#### Work instruction:
Below are records. Copy every line with "cookies" in it.
START Information
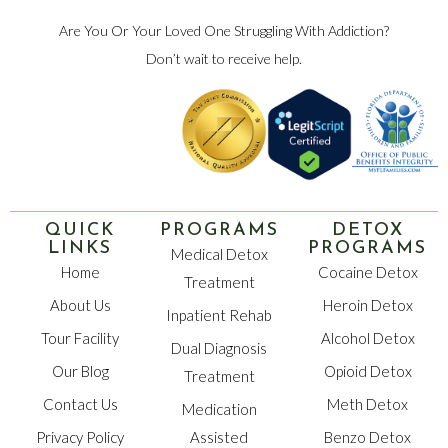
Are You Or Your Loved One Struggling With Addiction?
Don’t wait to receive help.
QUICK
PROGRAMS
DETOX
LINKS
PROGRAMS
Medical Detox
Home
Cocaine Detox
Treatment
About Us
Heroin Detox
Inpatient Rehab
Tour Facility
Alcohol Detox
Dual Diagnosis
Our Blog
Opioid Detox
Treatment
Contact Us
Meth Detox
Medication
Privacy Policy
Assisted
Benzo Detox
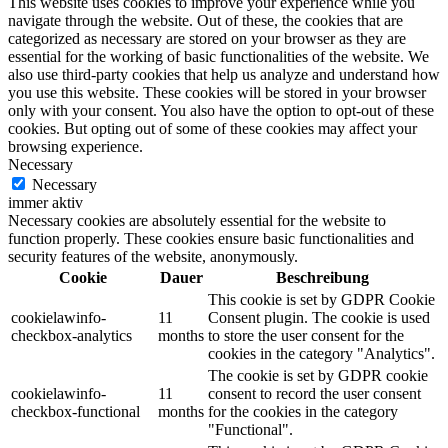
This website uses cookies to improve your experience while you
navigate through the website. Out of these, the cookies that are
categorized as necessary are stored on your browser as they are
essential for the working of basic functionalities of the website. We
also use third-party cookies that help us analyze and understand how
you use this website. These cookies will be stored in your browser
only with your consent. You also have the option to opt-out of these
cookies. But opting out of some of these cookies may affect your
browsing experience.
Necessary
Necessary
immer aktiv
Necessary cookies are absolutely essential for the website to
function properly. These cookies ensure basic functionalities and
security features of the website, anonymously.
Cookie
Dauer
Beschreibung
This cookie is set by GDPR Cookie
cookielawinfo-
11
Consent plugin. The cookie is used
checkbox-analytics
months
to store the user consent for the
cookies in the category "Analytics".
The cookie is set by GDPR cookie
cookielawinfo-
11
consent to record the user consent
checkbox-functional
months
for the cookies in the category
"Functional".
END Information
#### Problem solution:
This website uses cookies to improve your experience while you
navigate through the website. Out of these, the cookies that are
also use third-party cookies that help us analyze and understand how
you use this website. These cookies will be stored in your browser
cookies. But opting out of some of these cookies may affect your
Necessary cookies are absolutely essential for the website to
function properly. These cookies ensure basic functionalities and
cookies in the category "Analytics".
for the cookies in the category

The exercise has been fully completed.